Dataset entries
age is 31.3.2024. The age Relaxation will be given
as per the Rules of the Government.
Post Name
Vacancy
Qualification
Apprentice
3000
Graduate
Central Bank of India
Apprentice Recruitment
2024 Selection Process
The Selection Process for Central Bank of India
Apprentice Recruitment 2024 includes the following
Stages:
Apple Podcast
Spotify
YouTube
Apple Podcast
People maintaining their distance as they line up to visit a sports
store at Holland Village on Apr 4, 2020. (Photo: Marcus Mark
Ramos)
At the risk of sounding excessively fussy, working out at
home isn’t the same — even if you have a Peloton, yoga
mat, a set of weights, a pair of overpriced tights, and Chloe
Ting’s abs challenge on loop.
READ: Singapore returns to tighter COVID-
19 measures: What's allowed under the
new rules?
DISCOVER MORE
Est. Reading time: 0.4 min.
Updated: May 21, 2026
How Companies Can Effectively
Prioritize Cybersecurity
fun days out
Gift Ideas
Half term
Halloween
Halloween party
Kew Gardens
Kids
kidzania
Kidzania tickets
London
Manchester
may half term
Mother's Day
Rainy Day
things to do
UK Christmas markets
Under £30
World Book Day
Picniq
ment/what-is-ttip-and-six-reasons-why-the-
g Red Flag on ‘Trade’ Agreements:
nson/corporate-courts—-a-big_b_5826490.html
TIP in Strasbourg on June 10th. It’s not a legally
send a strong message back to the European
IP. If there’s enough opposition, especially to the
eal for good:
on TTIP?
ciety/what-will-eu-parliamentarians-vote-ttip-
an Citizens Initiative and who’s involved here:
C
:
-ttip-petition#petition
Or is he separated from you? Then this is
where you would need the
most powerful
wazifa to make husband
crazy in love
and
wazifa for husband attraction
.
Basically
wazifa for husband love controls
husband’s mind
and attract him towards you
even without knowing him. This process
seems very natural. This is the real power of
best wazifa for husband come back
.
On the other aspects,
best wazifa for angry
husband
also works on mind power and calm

...

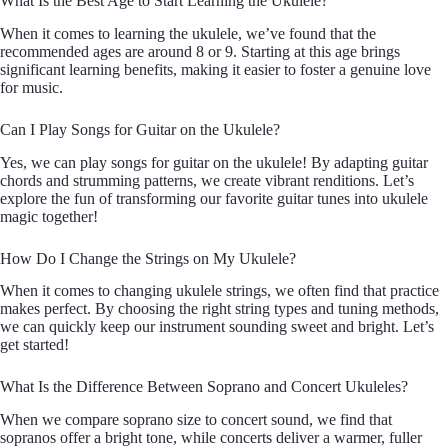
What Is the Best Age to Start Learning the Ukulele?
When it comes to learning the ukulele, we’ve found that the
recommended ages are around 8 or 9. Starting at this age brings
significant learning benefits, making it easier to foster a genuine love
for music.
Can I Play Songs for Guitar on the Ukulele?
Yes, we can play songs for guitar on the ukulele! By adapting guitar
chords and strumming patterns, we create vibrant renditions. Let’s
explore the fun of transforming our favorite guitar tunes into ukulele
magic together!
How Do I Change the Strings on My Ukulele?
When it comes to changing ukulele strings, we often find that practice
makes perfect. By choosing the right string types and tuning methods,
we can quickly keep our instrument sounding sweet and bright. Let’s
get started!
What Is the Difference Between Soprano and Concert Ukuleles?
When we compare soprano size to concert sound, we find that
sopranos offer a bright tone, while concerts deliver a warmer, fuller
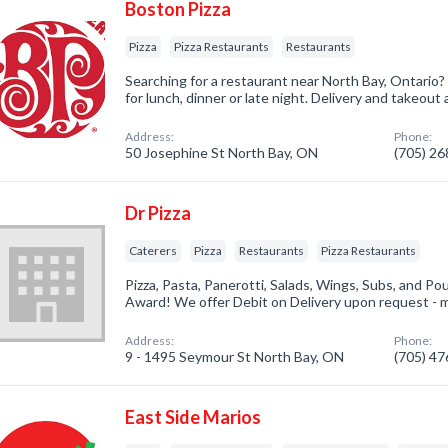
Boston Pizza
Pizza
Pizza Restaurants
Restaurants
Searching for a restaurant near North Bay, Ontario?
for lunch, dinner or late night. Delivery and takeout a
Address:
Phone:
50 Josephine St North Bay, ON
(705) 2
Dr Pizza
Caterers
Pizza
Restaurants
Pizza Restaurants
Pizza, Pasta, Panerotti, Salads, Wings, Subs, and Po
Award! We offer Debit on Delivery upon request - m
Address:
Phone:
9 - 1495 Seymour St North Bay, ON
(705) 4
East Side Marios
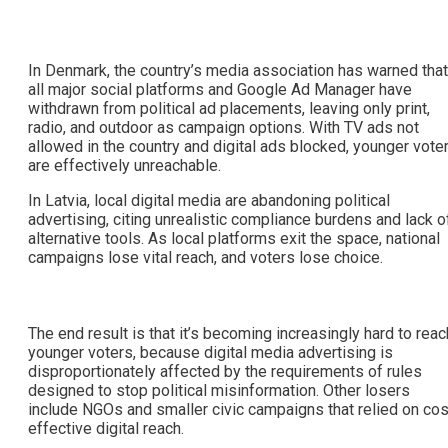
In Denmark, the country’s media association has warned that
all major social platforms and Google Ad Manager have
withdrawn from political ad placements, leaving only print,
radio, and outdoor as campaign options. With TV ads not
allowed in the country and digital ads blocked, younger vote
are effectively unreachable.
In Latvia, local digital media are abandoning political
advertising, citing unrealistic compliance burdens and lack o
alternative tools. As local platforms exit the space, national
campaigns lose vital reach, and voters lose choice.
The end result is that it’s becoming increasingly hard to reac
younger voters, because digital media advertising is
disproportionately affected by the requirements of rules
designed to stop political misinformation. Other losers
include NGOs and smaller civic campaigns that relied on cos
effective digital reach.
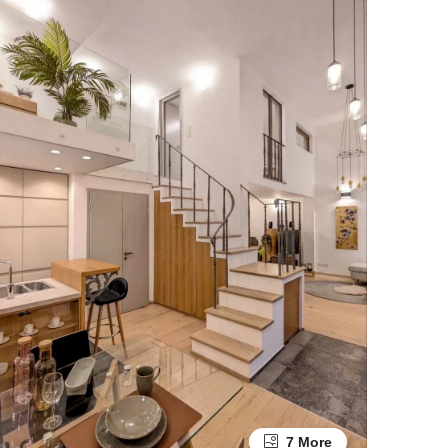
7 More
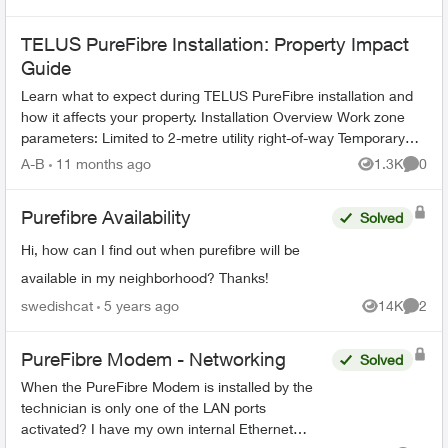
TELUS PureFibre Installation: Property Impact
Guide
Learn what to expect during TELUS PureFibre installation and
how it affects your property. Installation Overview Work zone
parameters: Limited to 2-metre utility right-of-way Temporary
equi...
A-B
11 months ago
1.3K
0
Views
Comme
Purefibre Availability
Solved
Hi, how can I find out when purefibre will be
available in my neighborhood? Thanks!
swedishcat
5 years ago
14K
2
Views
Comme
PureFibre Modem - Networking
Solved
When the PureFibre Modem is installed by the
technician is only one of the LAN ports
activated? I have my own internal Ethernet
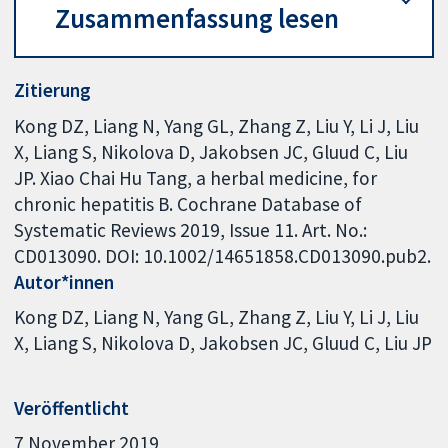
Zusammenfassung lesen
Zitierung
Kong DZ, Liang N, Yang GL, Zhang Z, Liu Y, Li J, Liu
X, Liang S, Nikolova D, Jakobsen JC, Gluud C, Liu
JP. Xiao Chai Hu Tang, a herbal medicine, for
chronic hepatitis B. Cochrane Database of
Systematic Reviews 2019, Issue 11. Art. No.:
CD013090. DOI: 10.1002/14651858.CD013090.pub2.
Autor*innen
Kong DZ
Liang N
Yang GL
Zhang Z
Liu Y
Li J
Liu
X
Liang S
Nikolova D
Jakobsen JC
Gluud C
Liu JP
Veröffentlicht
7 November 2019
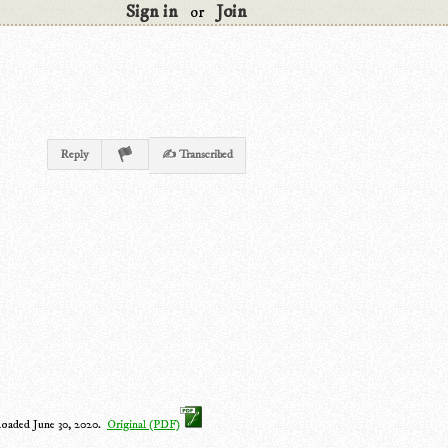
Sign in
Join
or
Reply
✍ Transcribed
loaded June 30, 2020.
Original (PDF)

* **EXERCISE GOAL**:
Among the lines of the data above, find those with the word "Liang" and show them.

* **RESPONSE**:
Kong DZ, Liang N, Yang GL, Zhang Z, Liu Y, Li J, Liu
X, Liang S, Nikolova D, Jakobsen JC, Gluud C, Liu
Liang N
Liang S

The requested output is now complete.